Computers and Carburetors: Today’s Gearheads Increasingly Geared Toward Tech. Programs

September 07, 2018

The next time you take your car to the mechanic, take a look inside the garage. You may be surprised by what you find. As Rajanpal Dhillon, Saddleback College’s Senior Automotive Laboratory Technician explains, today’s mechanics are just as geeky as they are greasy.

“Today’s cars need a different type of mechanic to fix them than those that fixed cars in the 70s, 80s, and even 90s,” says Dhillon, who is himself an ASE certified Master Automotive Technician. “[They] need to know more than just how an engine works. They have to be electricians, they have to understand how hybrid fuel cells work, and they have to know how to read complicated manuals.

“It’s not enough to be good with your hands anymore. Automotive technicians have to be good with their brains, too.”

While Tesla’s future-forward electric car seems to be the poster child of this new frontier, automotive stalwarts like the Ford Motor Company aren’t far behind. Since opening the Ford Research and Innovation Center in Palo Alto in 2015, the facility has become home to more than 160 researchers, engineers, and scientists who are all committed to creating new connections between automotive and digital technologies.

In order to keep up with this rapidly changing technological landscape and provide the best in automotive technology instruction, Orange County’s Community Colleges offer many different programs and certifications that are accredited by the National Automotive Technicians Education Foundation, Inc. (NATEF).
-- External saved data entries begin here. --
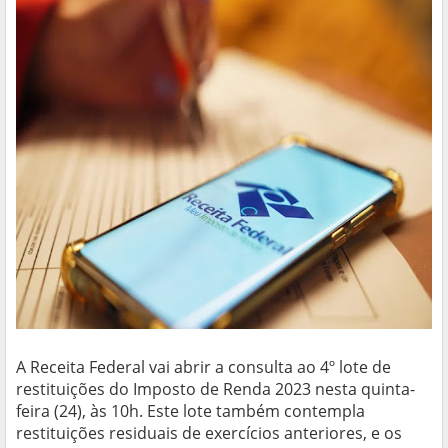
A Receita Federal vai abrir a consulta ao 4º lote de
restituições do Imposto de Renda 2023 nesta quinta-
feira (24), às 10h. Este lote também contempla
restituições residuais de exercícios anteriores, e os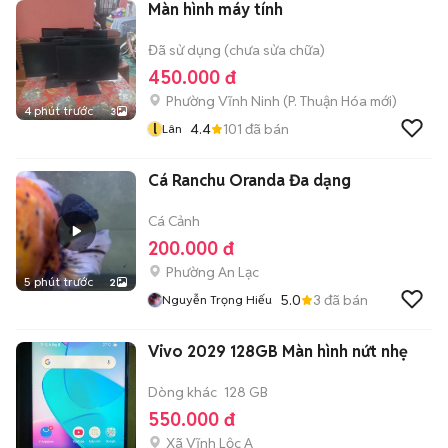
Màn hình máy tính
Đã sử dụng (chưa sửa chữa)
450.000 đ
Phường Vĩnh Ninh
(
P. Thuận Hóa
mới)
4 phút trước
3
l
4.4
101
đã bán
Lân
Cá Ranchu Oranda Đa dạng
Cá Cảnh
200.000 đ
Phường An Lạc
5 phút trước
2
5.0
3
đã bán
Nguyễn Trọng Hiếu
Vivo 2029 128GB Màn hình nứt nhẹ
Dòng khác
128 GB
550.000 đ
Xã Vĩnh Lộc A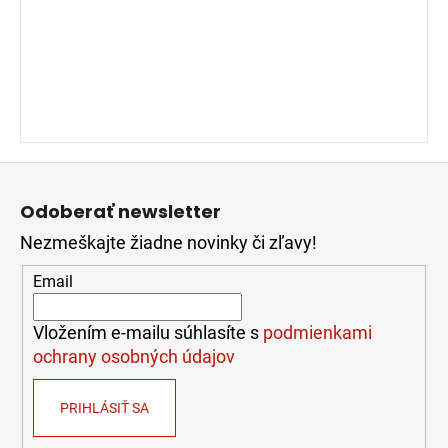
Z
á
Odoberať newsletter
p
Nezmeškajte žiadne novinky či zľavy!
ä
t
Email
i
e
Vložením e-mailu súhlasíte s
podmienkami
ochrany osobných údajov
PRIHLÁSIŤ SA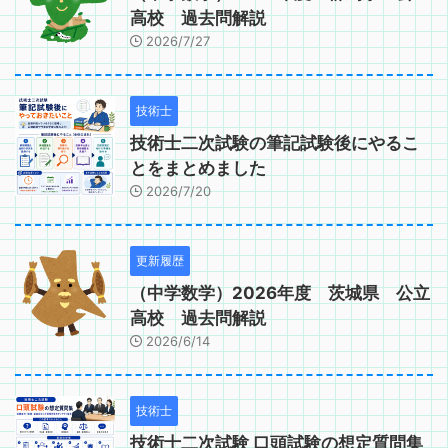
高校 過去問解説
2026/7/27
技術士
技術士二次試験の筆記試験後にやるこ
とをまとめました
2026/7/20
更新履歴
（中学数学）2026年度 茨城県 公立
高校 過去問解説
2026/6/14
技術士
技術士二次試験 口頭試験の想定質問集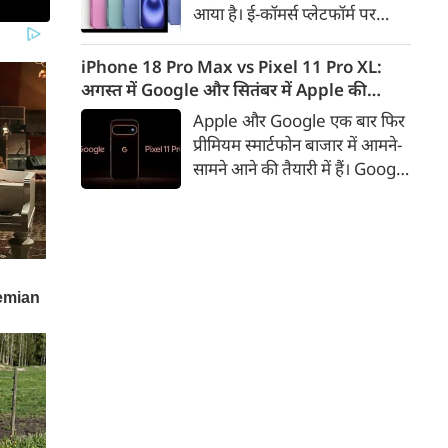
आया है। ई-कॉमर्स प्लेटफॉर्म पर
iPhone 16 के 128GB मॉडल की
कीमत सीधे डिस्काउंट के बाद
iPhone 18 Pro Max vs Pixel 11 Pro XL:
67,900 रुपए हो गई है। वहीं, अगर
अगस्त में Google और सितंबर में Apple की
ग्राहक एक्सचेंज ऑफर और चुनिंदा
टक्कर, जानें कौन होगा सबसे दमदार?
Apple और Google एक बार फिर
बैंक कार्ड के डिस्काउंट का फायदा
प्रीमियम स्मार्टफोन बाजार में आमने-
उठाते हैं, तो इस फोन को प्रभावी तौर
सामने आने की तैयारी में हैं। Google
पर सिर्फ 40,612 रुप में खरीदा जा
का नया Pixel 11 Pro XL अगस्त
सकता है।
में लॉन्च होने की उम्मीद है, जबकि
Apple सितंबर में iPhone 18
Pro Max पेश कर सकता है। दोनों
फोन में इस बार बड़े डिजाइन बदलाव
के बजाय हार्डवेयर और सॉफ्टवेयर में
कई अहम अपग्रेड देखने को मिल
सकते हैं।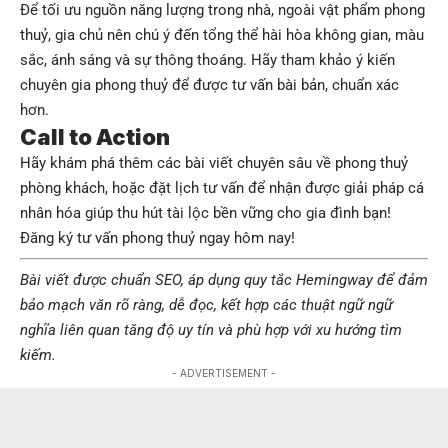
Để tối ưu nguồn năng lượng trong nhà, ngoài vật phẩm phong
thuỷ, gia chủ nên chú ý đến tổng thể hài hòa không gian, màu
sắc, ánh sáng và sự thông thoáng. Hãy tham khảo ý kiến
chuyên gia phong thuỷ để được tư vấn bài bản, chuẩn xác
hơn.
Call to Action
Hãy khám phá thêm các bài viết chuyên sâu về phong thuỷ
phòng khách, hoặc đặt lịch tư vấn để nhận được giải pháp cá
nhân hóa giúp thu hút tài lộc bền vững cho gia đình bạn!
Đăng ký tư vấn phong thuỷ ngay hôm nay!
Bài viết được chuẩn SEO, áp dụng quy tắc Hemingway để đảm
bảo mạch văn rõ ràng, dễ đọc, kết hợp các thuật ngữ ngữ
nghĩa liên quan tăng độ uy tín và phù hợp với xu hướng tìm
kiếm.
- ADVERTISEMENT -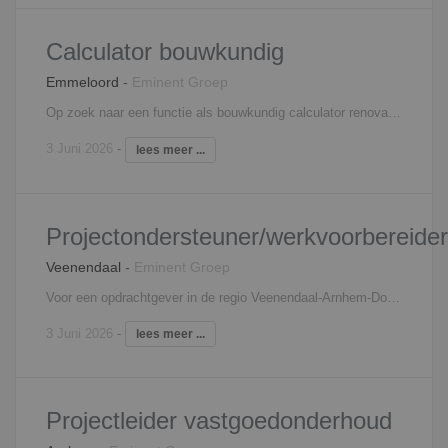
Calculator bouwkundig
Emmeloord
-
Eminent Groep
Op zoek naar een functie als bouwkundig calculator renovatieprojecten in Emmeloord? Wij zoeken voor een innovatieve, toonaangevende organisatie een bouwkundig cijferwonder. Voor projecten in Noord- en Midden Nederland krijg jij de verantwoordelijkheid voor de prijsvorming en objectieve kostenindicatie. Als calculator kom je met een volledig, realistisch en haalbaar voorstel aan de klant; duidelijk en scherp. Interesse? Neem contact op met Anneloes Rabel, 06 - 18 73 33 45,
3 Juni 2026
-
lees meer ...
Projectondersteuner/werkvoorbereider
Veenendaal
-
Eminent Groep
Voor een opdrachtgever in de regio Veenendaal-Arnhem-Doetinchem zijn wij op zoek naar een projectondersteuner. Jij vormt een koppel met de projectleider en samen hebben jullie de verantwoordelijkheid over diverse projecten en richting mooie opdrachtgevers. In deze afwisselende en coördinerende rol, ben jij manusje van alles. Je houdt je bezig met het gehele traject, van planvorming tot nazorg en alles daartussen. Hierbij kun je zowel denken aan planvoorbereiden als organiserende werkzaamheden voor de uitvoering; dé schakel tussen binnen- en buiten ben jij! Zo wordt ook van jou gevraagd zo nu en dan naar de projecten toe te gaan om bijvoorbeeld wat op- of in te meten, of overleg te plegen. Qua werkzaamheden is geen dag hetzelfde; zo ben je bijvoorbeeld aan het calculeren, daarna aan het adviseren over werkmethodes, vervolgens houdt je je bezig met de inkoop van materialen, daarna ben je druk met het coördineren van de planningen en tussendoor heb je weer een leverancier aan de lijn. Kortom: de organisator in jou wordt flink aangesproken in deze functie. Alles met het doel: het bevorderen van de kwaliteit en duurzaamheid van vastgoedonderhoud. Met jouw werkzaamheden ben je constant administratief en communicatief bezig om zo de klanten op het gebied van onderhoud aan bestaand vastgoed te ontzorgen. Interesse? Neem contact op met Anneloes Rabel, 06 - 18 73 33 45,
3 Juni 2026
-
lees meer ...
Projectleider vastgoedonderhoud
Depending on the college, students can pursue Associate of Science degrees in Automotive Technology, or a wide variety of certifications such as Cypress College’s Body Electrical Systems Specialist Certificate; Golden West’s Drivetrain and Chassis Specialist Certificate; or Santa Ana’s Snap-On Diagnostics Certificate which prepares students for entry into the specialized field of diagnosing, testing and repairing computer-controlled ignition, fuel and emission systems. In addition, all of Orange County’s automotive technology programs prepare students for industry-standard Automotive Service Excellence (ASE) certifications.
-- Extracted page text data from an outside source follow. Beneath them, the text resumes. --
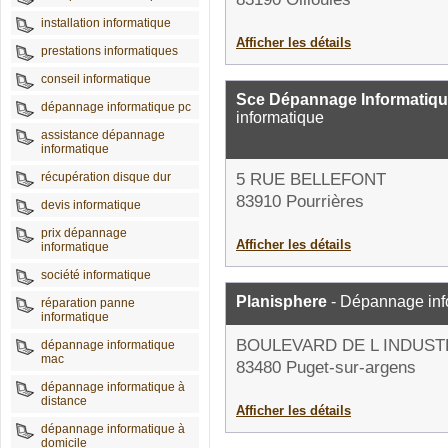
installation informatique
Afficher les détails
prestations informatiques
conseil informatique
Sce Dépannage Informatiqu
dépannage informatique pc
informatique
assistance dépannage
informatique
récupération disque dur
5 RUE BELLEFONT
83910 Pourrières
devis informatique
prix dépannage
Afficher les détails
informatique
société informatique
Planisphere
- Dépannage inf
réparation panne
informatique
BOULEVARD DE L INDUST
dépannage informatique
mac
83480 Puget-sur-argens
dépannage informatique à
distance
Afficher les détails
dépannage informatique à
domicile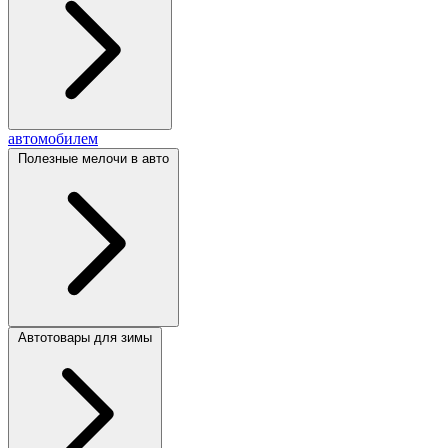
автомобилем
Полезные мелочи в авто
Автотовары для зимы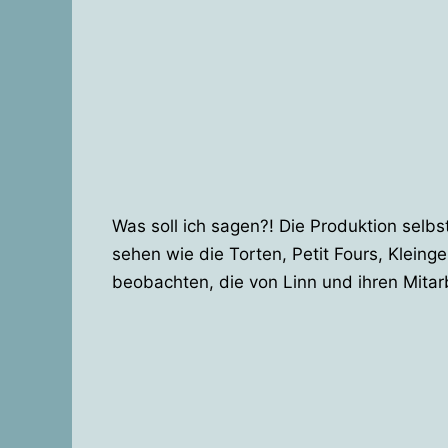
Was soll ich sagen?! Die Produktion selbs
sehen wie die Torten, Petit Fours, Kleing
beobachten, die von Linn und ihren Mita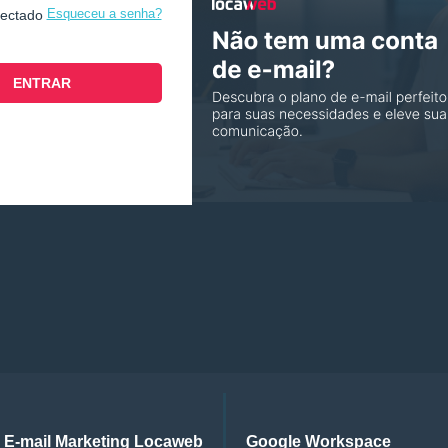
Esqueceu a senha?
nectado
E-mail Marketing Locaweb
Google Workspace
Despite the differences in what they offer, Orange County’s community college automotive technology programs pride themselves on their ability to provide hands-on learning experiences on state-of-the art technology. This is exactly the experience Peter Lindstrom was looking for when he took an engine class at Saddleback.

“One of the best things about the engine program is that students are basically required to bring in an engine, tear it apart, and rebuild it,” Lindstrom said. “You get engines of all kinds and students get to see how different engines use different approaches to solve the same problems.”
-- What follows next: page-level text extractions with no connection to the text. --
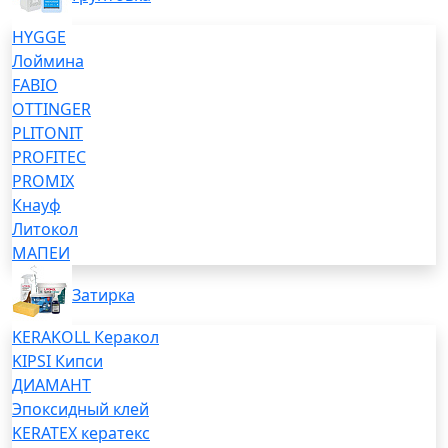
HYGGE
Лоймина
FABIO
OTTINGER
PLITONIT
PROFITEC
PROMIX
Кнауф
Литокол
МАПЕИ
Затирка
KERAKOLL Керакол
KIPSI Кипси
ДИАМАНТ
Эпоксидный клей
KERATEX кератекс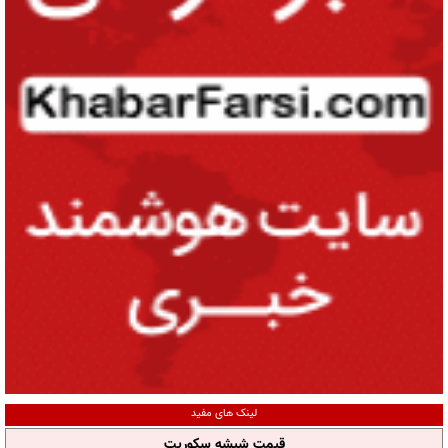
لینک های مفید
قیمت شیشه سکوریت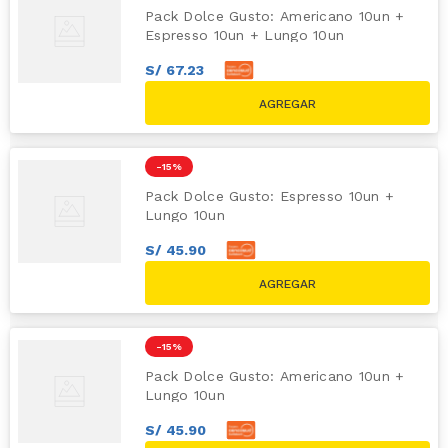
Pack Dolce Gusto: Americano 10un +
Espresso 10un + Lungo 10un
S/
67
.
23
S/
74
.
70
S/
89.70
-
15 %
Pack Dolce Gusto: Espresso 10un +
Lungo 10un
S/
45
.
90
S/
51
.
00
S/
59.80
-
15 %
Pack Dolce Gusto: Americano 10un +
Lungo 10un
S/
45
.
90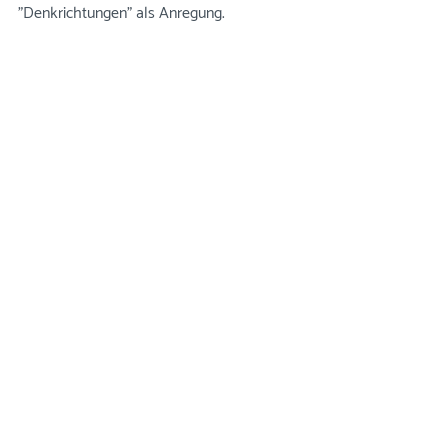
"Denkrichtungen" als Anregung.
Die neun "Denkrichtungen als Anregung in der 
Mitte.
Interaktion
Tonalität/Stimmung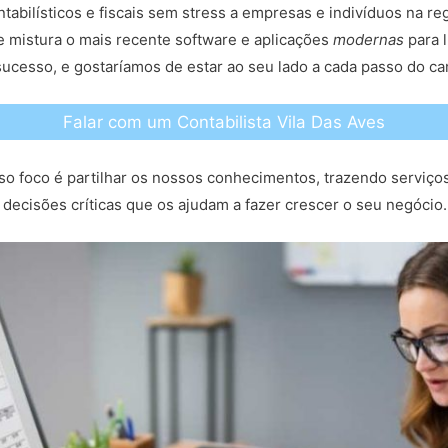
tabilísticos e fiscais sem stress a empresas e indivíduos na r
 mistura o mais recente software e aplicações
modernas
para l
ucesso, e gostaríamos de estar ao seu lado a cada passo do c
Falar com um Contabilista Vila Das Aves
so foco é partilhar os nossos conhecimentos, trazendo serviço
decisões críticas que os ajudam a fazer crescer o seu negócio.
Like a proud father, Dhillon enjoys talking about the different types of state-of-the-art technologies that students get to “play” with.

“To learn about how electric cars work, we start by having students work on golf carts and then a 96-volt Switchlab 3-wheeler,” Dhillon said. They take those cars apart and put them back together and learn everything about how an electric car works. Finally, they see how this all comes together when they get to work on our 2017 Nissan Leaf and our 2012 Kia Optima Hybrid.”

In addition to providing state-of-the-art instruction, these automotive technology programs also work hard to connect students with possible employers. For example, Golden West, Cypress College, and Santa Ana all hold “Meet the Tech” events in which students get to meet and interact with regional dealership service managers and directors.

Last year, the Orange County Auto Dealership Association (OCADA), which helps organize these “Meet the Tech” events, gave out $75,000 in scholarships to 80 Orange County automotive tech students. Key regional partnerships such as this one make community college automotive tech graduates particularly successful in the regional economy, especially given the job opportunities provided by OCADA’s automotive tech recruitment website,

Today, Peter works for CP-Carrillo, making pistons and connecting rods for cars, in a job he got because of a reference from Saddleback College instructor and automotive technology instructor, Cliff Meyer. Peter credits Saddleback and the practical training he received in automotive technology, math, and science with making this possible.

“Working through Saddleback gave me direction, a lot of direction,” says Peter. “I got into cars, wanted to know how they worked, got into math and science, then learned how to use that math and science to develop the parts that go back into the car.

“Without the program… I wouldn’t be here.”